*** Extracted information ***
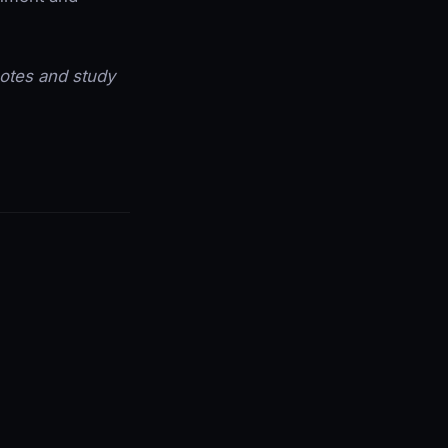
 notes and study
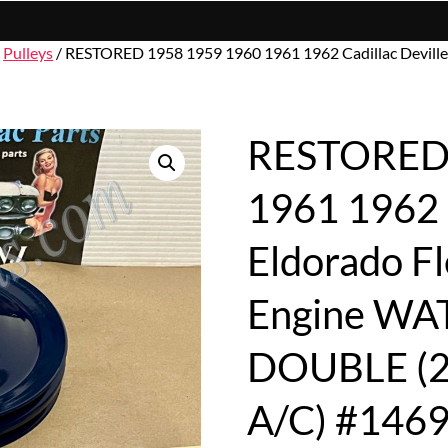
/
Pulleys
/ RESTORED 1958 1959 1960 1961 1962 Cadillac Devil
RESTORED 
1961 1962 C
Eldorado F
Engine WA
DOUBLE (
A/C) #146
*** End of Extracted information ***
**Required work**
What lines of the data contain the string "RESTORED"? List them.

**Output for this exercise**
/ RESTORED 1958 1959 1960 1961 1962 Cadillac Devil
RESTORED 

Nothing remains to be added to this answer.